# Gun Stocks



## srs64 (Jun 20, 2013)

Being a gun collector and having a few older stocks I got the idea to use them
Looking for a little help still waiting on my other stuff to get here might as well glue up some blanks.

The image is of a very old weatherby stock the saddle on the end of the stock is only 17mm thick, using 7mm tubes on like a bolt action pen, what the smallest you think  possible surface area to do a pen correctly. I am thinking I might have to take a piece of the other part and glue it up I am wanting to use the all 3 already segimented parts.

Does anyone have some measurments on like a few style pens on whats the least you might want to start with as far a thickness? 
cigar, slimline, bolt action  ect ect 

Thanks for any input
Sherman


----------



## Smulax (Jun 20, 2013)

I have done slim lines with 1/2" thick blanks. Not a lot of room for error but it can easily be done


----------



## Jim Burr (Jun 20, 2013)

Nice idea! I may help to round the edges off with a belt sander to minimize a really violent impact with a gouge!


----------



## srs64 (Jun 20, 2013)

Just a idea I also visited my local long time in busness gun shop and asked about old stocks and he said come back in a day of so and he will have alot of them for me he said 30 years worth hope he is joking!


----------



## mredburn (Jun 20, 2013)

Here is a link to one of the references in the Library.
http://content.penturners.org/library/general_reference/bushingsandtubes.pdf

I have a copy of it on my desk top.
You should be able to find what your after in this chart. 

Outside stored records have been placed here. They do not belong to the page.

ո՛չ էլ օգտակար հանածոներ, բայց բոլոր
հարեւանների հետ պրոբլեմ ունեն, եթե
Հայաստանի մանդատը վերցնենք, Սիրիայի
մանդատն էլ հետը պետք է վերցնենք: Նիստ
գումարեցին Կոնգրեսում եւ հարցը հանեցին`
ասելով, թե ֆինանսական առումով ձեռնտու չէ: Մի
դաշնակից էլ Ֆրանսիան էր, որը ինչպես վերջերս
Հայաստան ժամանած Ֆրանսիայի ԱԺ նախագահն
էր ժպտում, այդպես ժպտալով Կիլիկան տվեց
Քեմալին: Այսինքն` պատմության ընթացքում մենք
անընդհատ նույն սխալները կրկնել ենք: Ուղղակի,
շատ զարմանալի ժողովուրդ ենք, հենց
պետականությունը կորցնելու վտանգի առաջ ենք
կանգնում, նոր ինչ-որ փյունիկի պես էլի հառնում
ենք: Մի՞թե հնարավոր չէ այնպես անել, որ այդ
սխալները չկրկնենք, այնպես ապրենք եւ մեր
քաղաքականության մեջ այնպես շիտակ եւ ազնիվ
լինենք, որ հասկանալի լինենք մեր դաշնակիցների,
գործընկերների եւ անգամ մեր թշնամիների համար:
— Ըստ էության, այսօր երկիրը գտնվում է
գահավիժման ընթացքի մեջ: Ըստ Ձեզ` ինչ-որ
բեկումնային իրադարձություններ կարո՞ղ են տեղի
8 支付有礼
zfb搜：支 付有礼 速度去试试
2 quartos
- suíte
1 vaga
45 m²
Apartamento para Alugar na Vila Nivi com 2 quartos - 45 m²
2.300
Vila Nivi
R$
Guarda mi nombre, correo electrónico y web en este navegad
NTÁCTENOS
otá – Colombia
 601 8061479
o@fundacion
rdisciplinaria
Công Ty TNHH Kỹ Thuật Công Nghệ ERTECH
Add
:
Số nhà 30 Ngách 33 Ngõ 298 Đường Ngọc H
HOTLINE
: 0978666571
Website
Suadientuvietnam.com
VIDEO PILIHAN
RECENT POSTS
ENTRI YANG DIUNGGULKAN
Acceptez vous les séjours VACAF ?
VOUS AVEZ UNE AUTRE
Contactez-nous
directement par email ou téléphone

 I have made slim lines from 7/16 blanks but there is a pucker factor.


----------



## sbwertz (Jun 20, 2013)

I turn slims from half inch corian all the time. I put a stylus on one end.  

Sharon



Smulax said:


> I have done slim lines with 1/2" thick blanks. Not a lot of room for error but it can easily be done


----------



## srs64 (Jun 20, 2013)

Now i have it on the man cave PC. this place is better then google


----------